Adults aged 65 years and older are susceptible to viral disease due to a weakened immune system from age, as well as potentially have one or more comorbidities that increase severity of infections. Colusa, Imperial, Inyo, Kern, Kings, Merced, Sacramento, San Bernardino, San Joaquin, Solano, Stanislaus, Sutter, Tehama, Tulare, and Yuba Counties had high rates of new infection and as such, resources should be allocated to help alleviate the situation. These counties are unique in that they have various factors that may have contributed to the high rates of infection with the novel respiratory disease. First, San Joaquin, Sacramento, Solano, Stanislaus, Tulare, Kern, Kings, and Merced are located in the Central Valley and agriculture is the main industry in these counties. As such, there are more agricultural workers, typically undocumented, who have to work despite being sick, leading to more spread. Colusa, Tehama and Yuba counties also have agriculture based industries, although not as large as the counties in the Central Valley. On the other hand, Inyo, San Bernardino, and Imperial Counties are counties that border the eastern and southern region of California, and may have limited healthcare infrastructure and resources. Imperial county is on the MexiCali border and may have experienced higher transmission rates due to the proximity to border travel. These counties may have had a higher percentage of essential workers who could not have transitioned to remote work. Overall, these counties are located away from the coastal areas of California, and may have less healthcare infrastructure to support surges and lack of healthcare access. These areas usually do not have as many healthcare professionals for their population in relation to the coastal and affluent counties of California.

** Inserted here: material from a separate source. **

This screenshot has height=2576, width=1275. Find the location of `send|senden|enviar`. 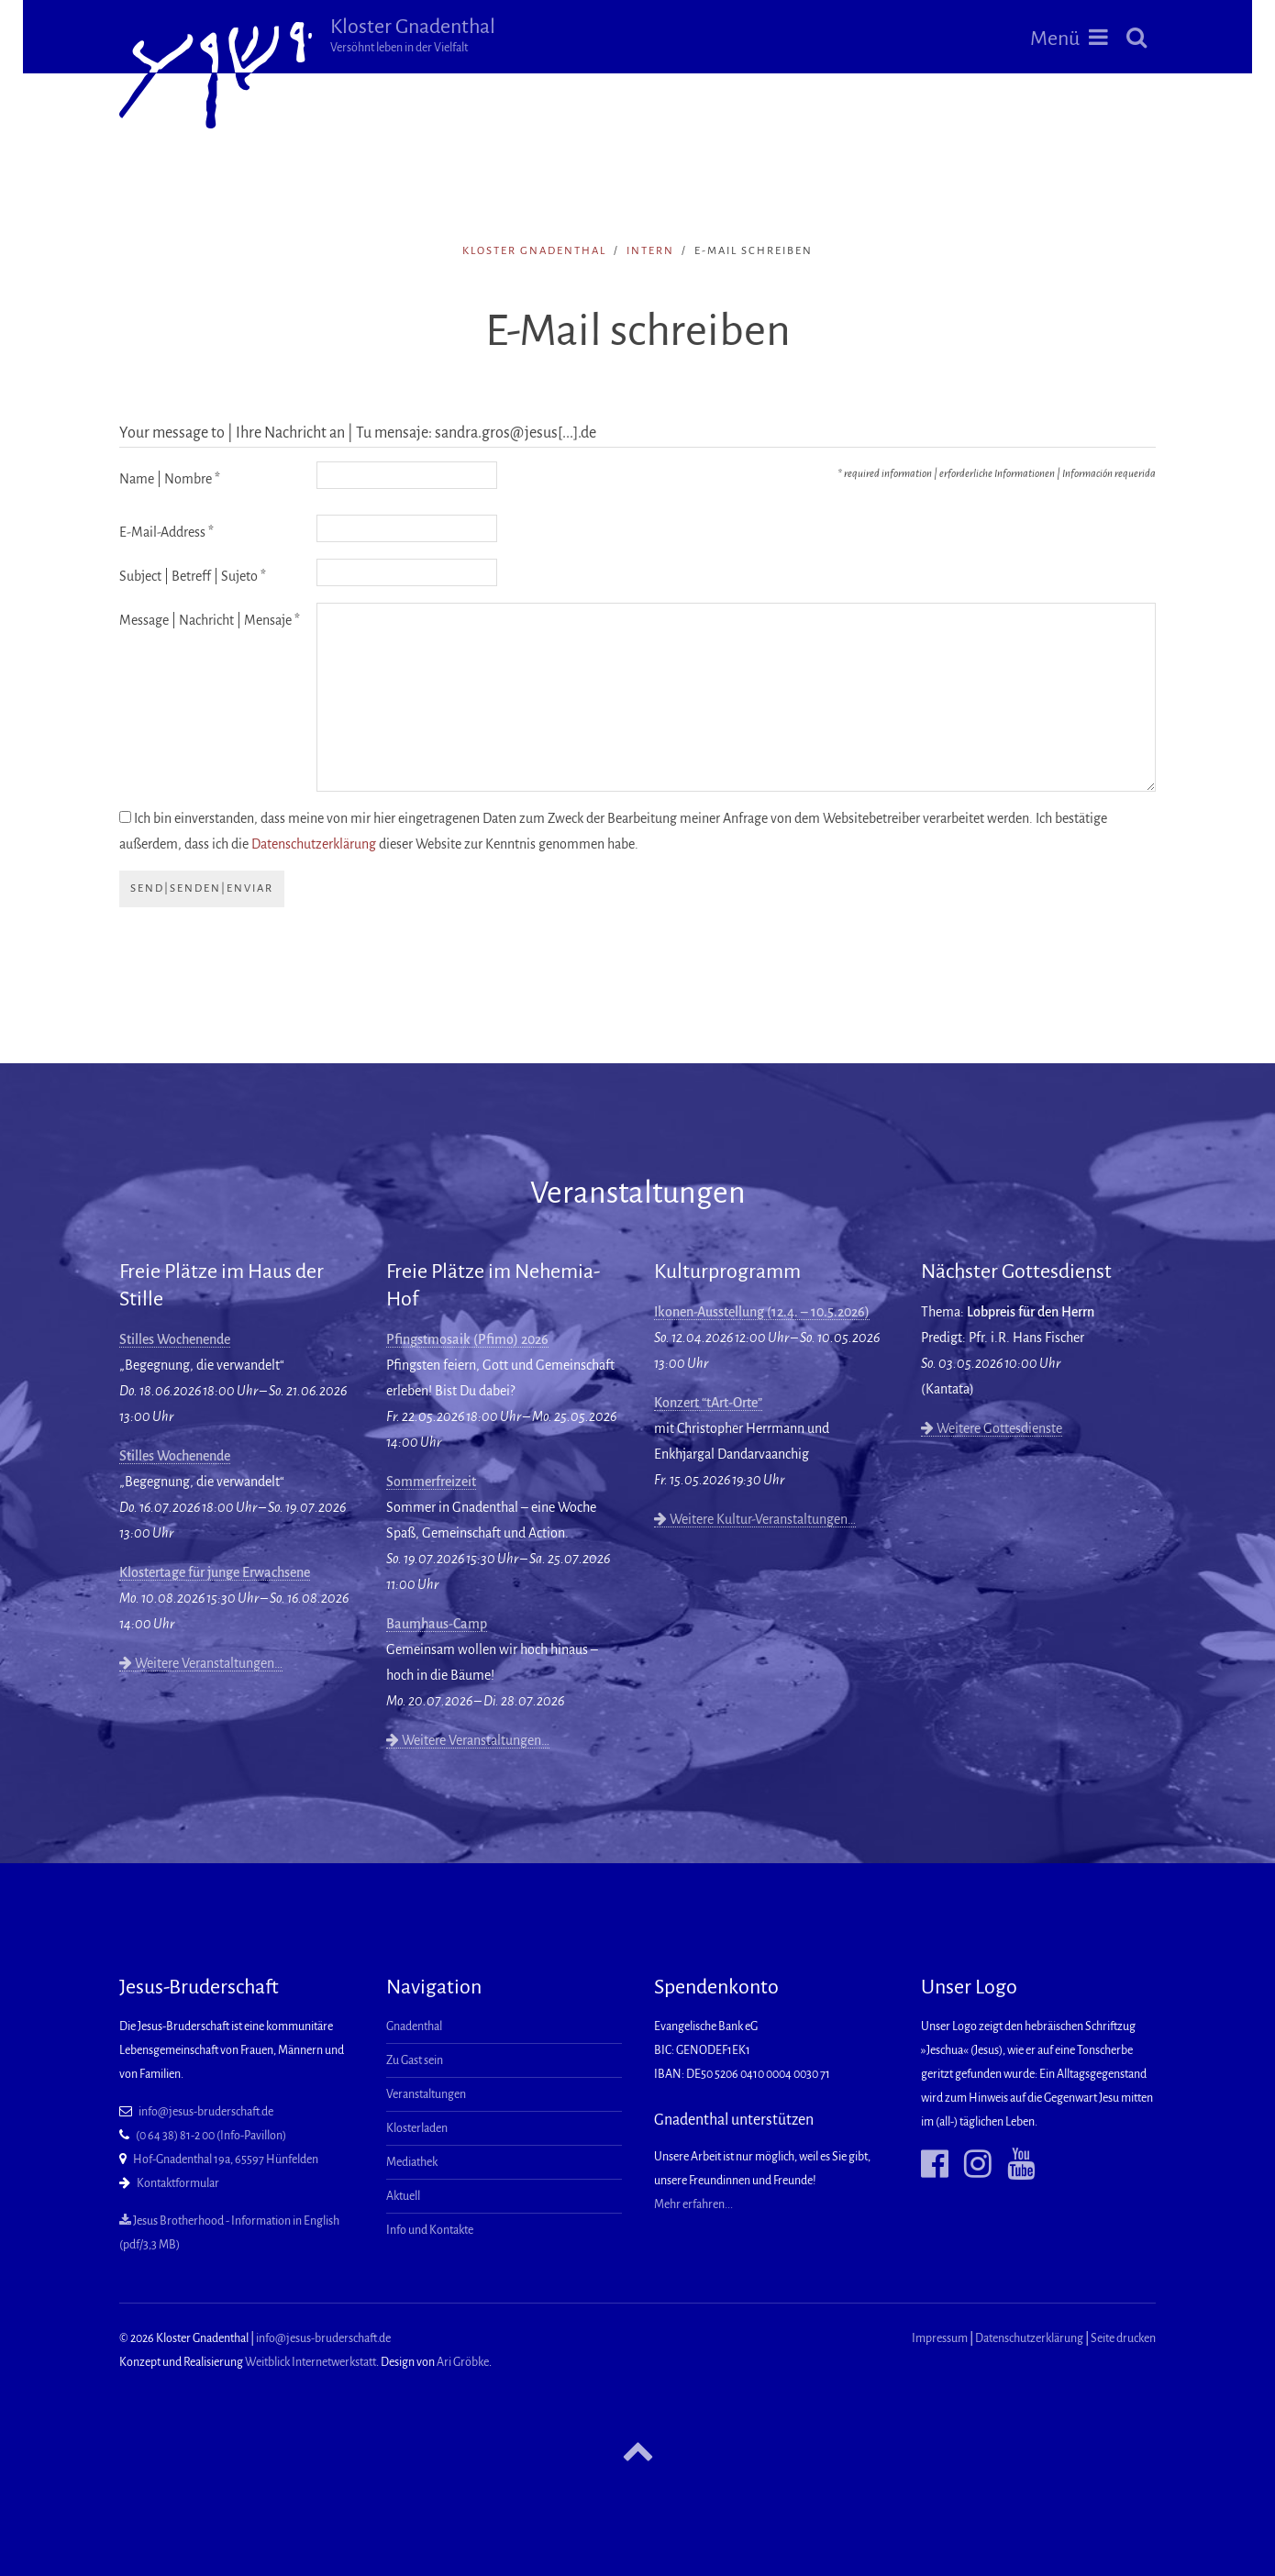 send|senden|enviar is located at coordinates (201, 888).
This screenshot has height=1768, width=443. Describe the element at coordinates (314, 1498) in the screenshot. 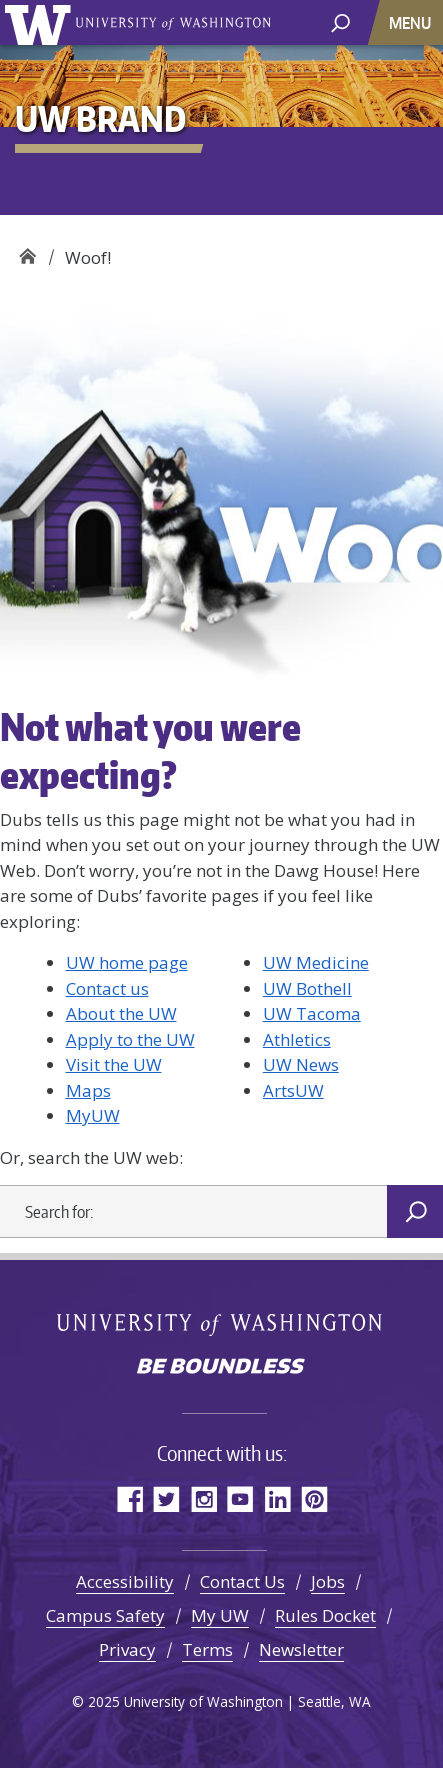 I see `Pinterest` at that location. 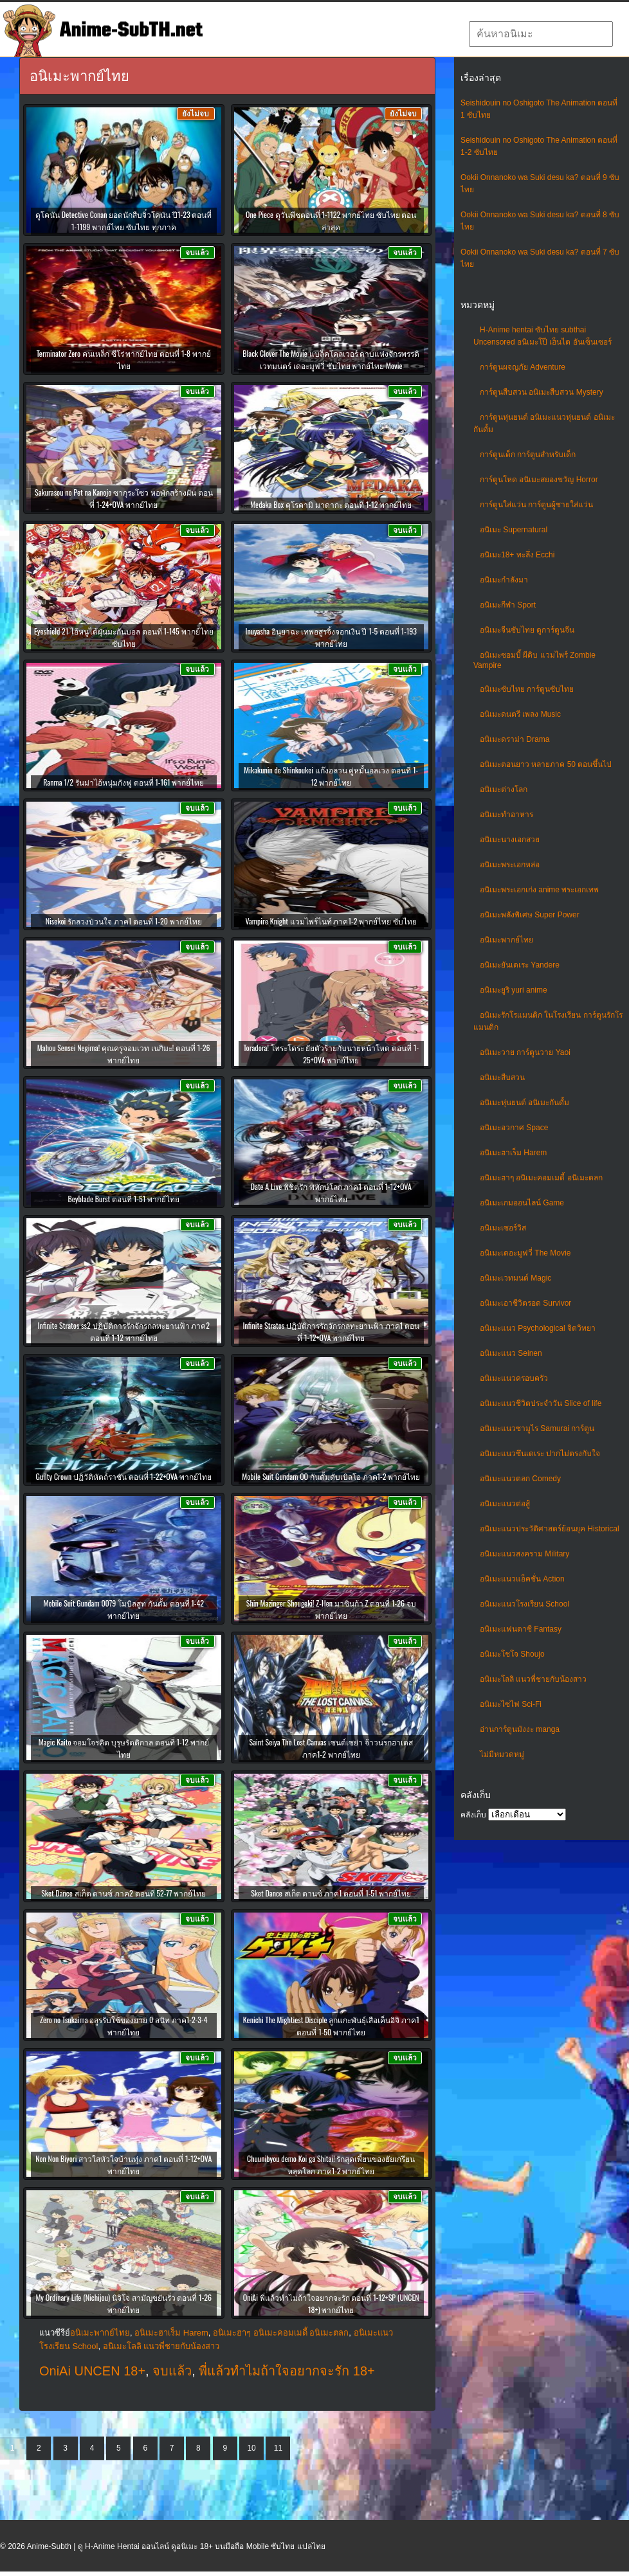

The cumulative incidence rate of respiratory infections in California reveals significant disparities across racial and ethnic groups, highlighting critical areas for public health intervention. With Non-Hispanic American Indian/Alaska Native individuals experiencing the highest incidence rate, followed closely by non-Hispanic White and non-Hispanic Black individuals. These elevated rates may reflect underlying systemic inequities, including differential access to healthcare, higher prevalence of comorbid conditions, and social determinants of health such as income, housing stability, and occupational exposures. Understanding these disparities is essential for tailoring evidence-based prevention and treatment efforts, particularly for populations with heightened vulnerability. Focused resources and culturally appropriate interventions can help mitigate these inequities and reduce the overall burden of respiratory infections.